The essential FY 2026-27 compliance checklist for an Indian private limited company — meetings, MCA filings, registers and event forms.
Running a private limited company in India means juggling an annual rhythm of MCA filings, audits, statutory registers and board meetings. The Companies Act, 2013 prescribes a tight calendar, and even a small private company can attract heavy penalties for slip-ups. This 2026 checklist consolidates the must-do compliances every Indian private limited company should track in FY 2026-27.
Board, Members and Statutory Meetings
- Minimum four board meetings per year, with a gap of not more than 120 days between two consecutive meetings (one meeting per half-year is sufficient for a small company).
- First board meeting within 30 days of incorporation.
- Annual General Meeting on or before 30 September of the following financial year.
- Maintenance of minutes books for board meetings, committee meetings, AGM and EGM.
Annual MCA Filings
- AOC-4 — Filing of audited financial statements within 30 days of the AGM.
- MGT-7 / MGT-7A — Filing of annual return within 60 days of the AGM (MGT-7A for small companies and OPCs).
- DPT-3 — Annual return of deposits and outstanding receipts, due by 30 June.
- MSME-1 — Half-yearly return on outstanding payments to MSME suppliers, due by 31 October and 30 April.
- DIR-3 KYC — Annual KYC for every director, due by 30 September.
Statutory Registers and Records
- Register of Members (MGT-1) and Register of Beneficial Owners (BEN-3).
- Register of Directors and KMPs (MBP-1, MBP-2 and MBP-3 as applicable).
- Register of Charges and Register of Loans, Guarantees, Securities and Investments.
- Register of Contracts in which Directors are Interested.
Event-Based Compliances
Several forms are triggered only when specific events occur during the year:
- INC-22 — Change of registered office.
- DIR-12 — Appointment, resignation or change of directors.
- SH-7 — Change in authorised capital.
- PAS-3 — Allotment of shares.
- MGT-14 — Filing of board or special resolutions.
- CHG-1 / CHG-4 — Creation, modification or satisfaction of charges.
- BEN-2 — Significant beneficial ownership filings.
Income Tax and GST Compliance
- Advance tax — four instalments (15 June, 15 September, 15 December, 15 March).
- Income tax return — generally by 31 October for companies subject to audit (extended dates apply where transfer pricing reports are required).
- TDS returns — quarterly (Form 24Q for salary, 26Q for non-salary, 27Q for non-residents).
- GST — GSTR-1, GSTR-3B monthly or QRMP, GSTR-9 and GSTR-9C annually as applicable.
Audit and Internal Controls
Every private company must appoint a statutory auditor within 30 days of incorporation.
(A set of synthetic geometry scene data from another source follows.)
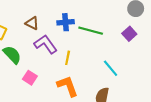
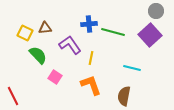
brown triangle: (32, 23) -> (45, 28), moved, turned -32
purple square: (129, 34) -> (150, 35), size x1.6
cyan line: (111, 68) -> (132, 68), turned -36

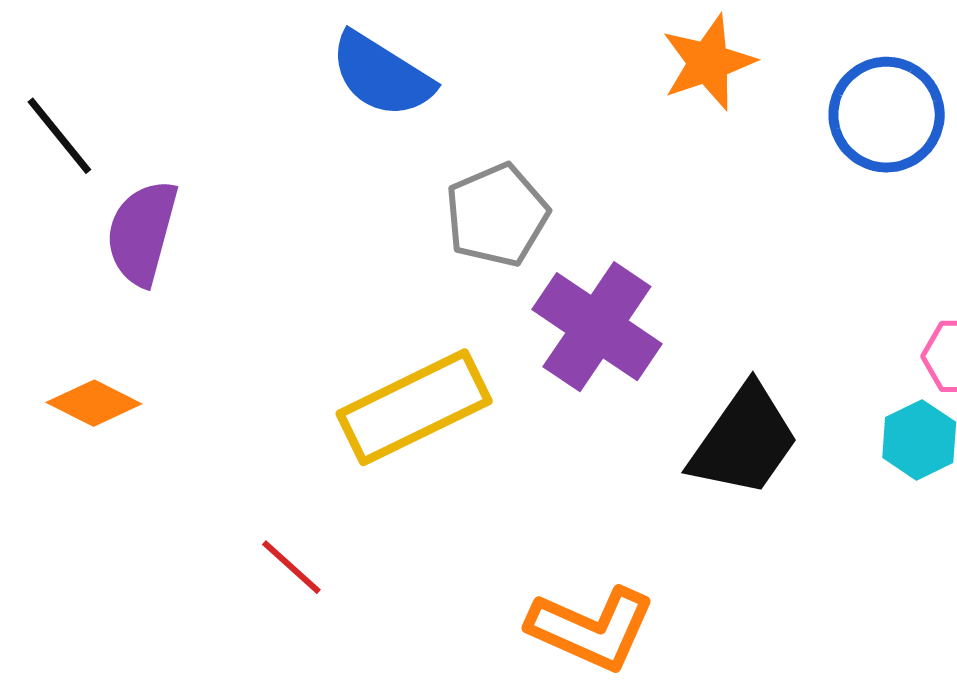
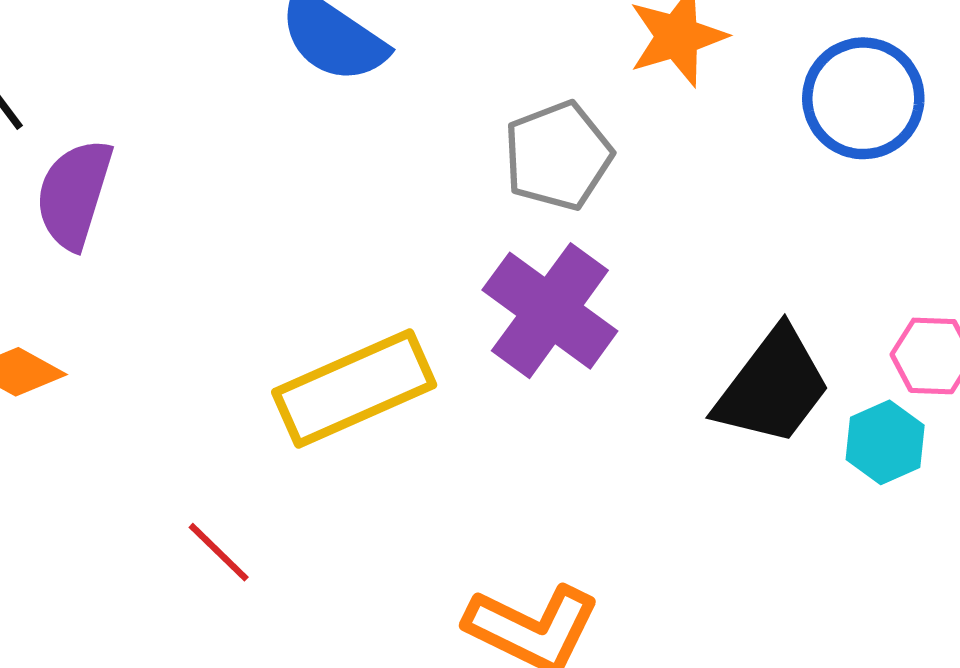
gray pentagon: (497, 215) -> (558, 156), moved
black trapezoid: (744, 441) -> (773, 387), moved

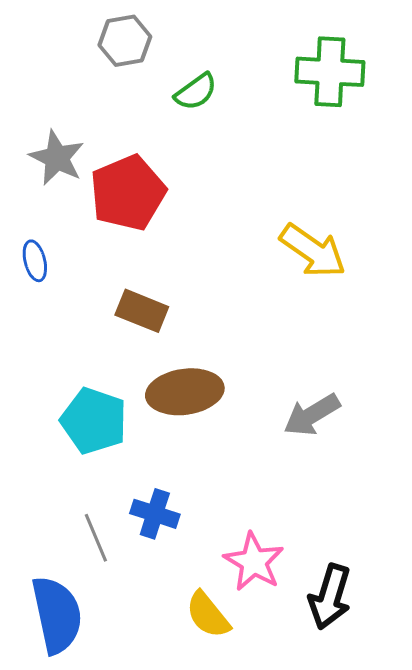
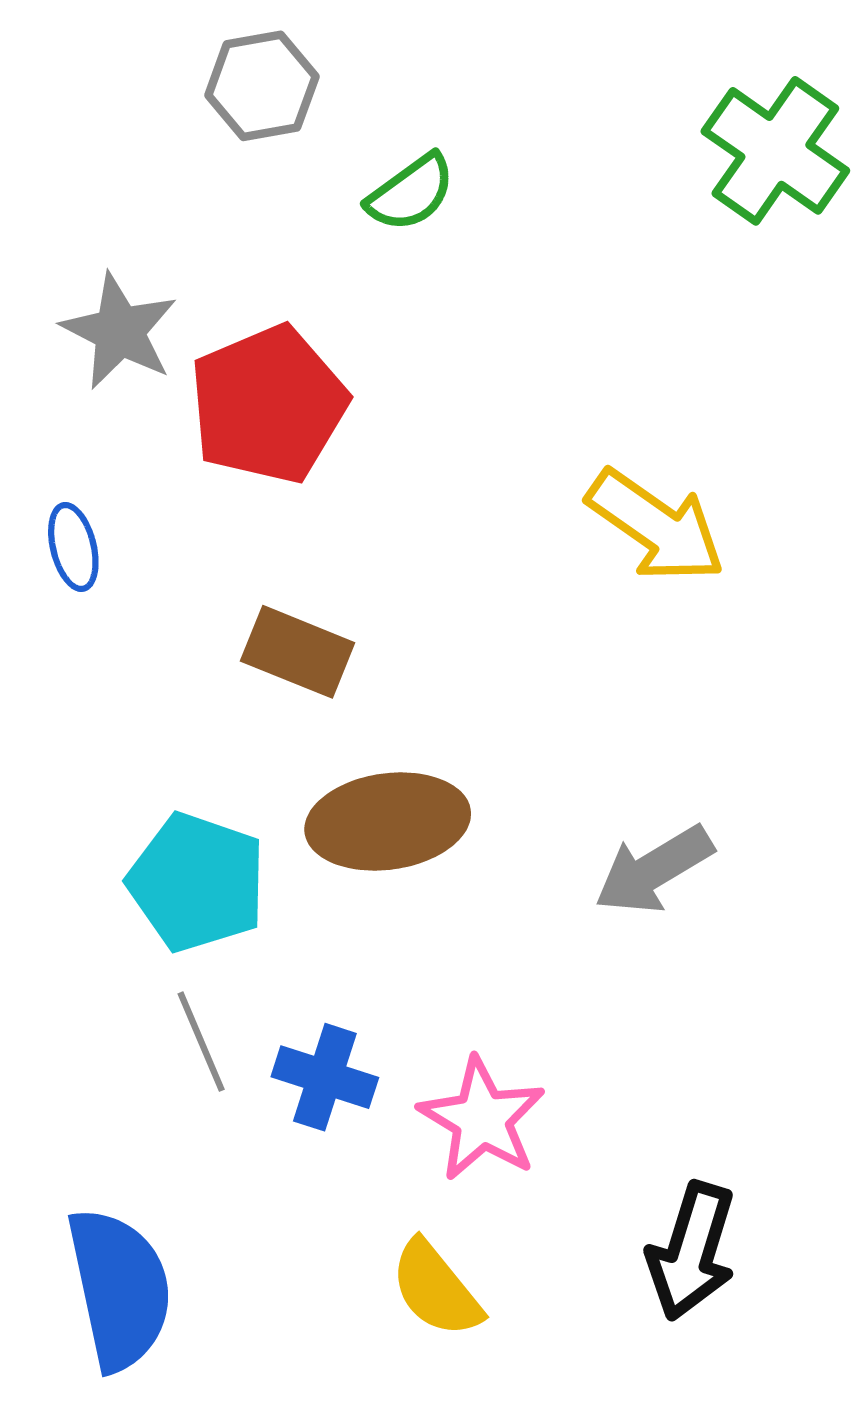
green cross: (330, 72) -> (775, 151), moved, turned 32
gray line: (96, 538) -> (201, 1042), moved
pink star: (254, 562) -> (482, 1119), moved

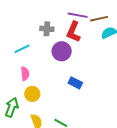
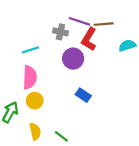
purple line: (78, 15) -> (79, 21), moved
brown line: (99, 19) -> (104, 24), moved
pink semicircle: (25, 74) -> (30, 77), size x1.5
Tax audit under Section 44AB applies once turnover or professional receipts cross the prescribed limit. Companies above the threshold for cost records must also undertake a cost audit. Internal financial control reporting forms part of the auditor's responsibility.
Penalties for Non-Compliance
Late MCA filings attract additional fees up to 12 times the normal fee, and prolonged default exposes directors to disqualification under Section 164(2). Persistent non-filing of AOC-4 and MGT-7 for two or more years triggers MCA strike-off. Other defaults attract specific penalties under each section of the Companies Act.
Director Disqualification Risk
Section 164(2) of the Companies Act disqualifies a director for five years if their company fails to file annual returns and financial statements for any continuous period of three financial years. The disqualification extends to all other companies where the individual is a director. This single provision is the single biggest reason private company directors should never let AOC-4 and MGT-7 slip — the personal cost is much larger than the company-level penalty.
Practical Calendar Discipline
- Lock the AGM date in the board calendar at the start of every financial year.
- Sequence AOC-4 before MGT-7 to avoid data-mismatch reworks.
- Schedule DPT-3 review immediately after audit completion.
- Run a quarterly compliance dashboard for board review.
- Engage a Company Secretary in practice for high-stake filings such as MGT-8 and BEN-2.
Building Compliance Culture
Compliance discipline is a cultural attribute, not just a process. Boards that take MCA filings seriously also tend to take audits, tax planning and corporate governance seriously. Founders should invest in a basic compliance dashboard, retain a qualified Company Secretary in practice and review the compliance status at every quarterly board meeting. The cost of professional help is modest compared with the cost of director disqualification, strike-off proceedings or investor heartburn during a fundraising round.
Conclusion
Private company compliance is not glamorous but it is unforgiving. A documented calendar tracking AOC-4, MGT-7, DPT-3, DIR-3 KYC, MSME-1 and event-based forms — backed by clean registers and timely tax and GST filings — protects directors and preserves the company's standing through FY 2026-27.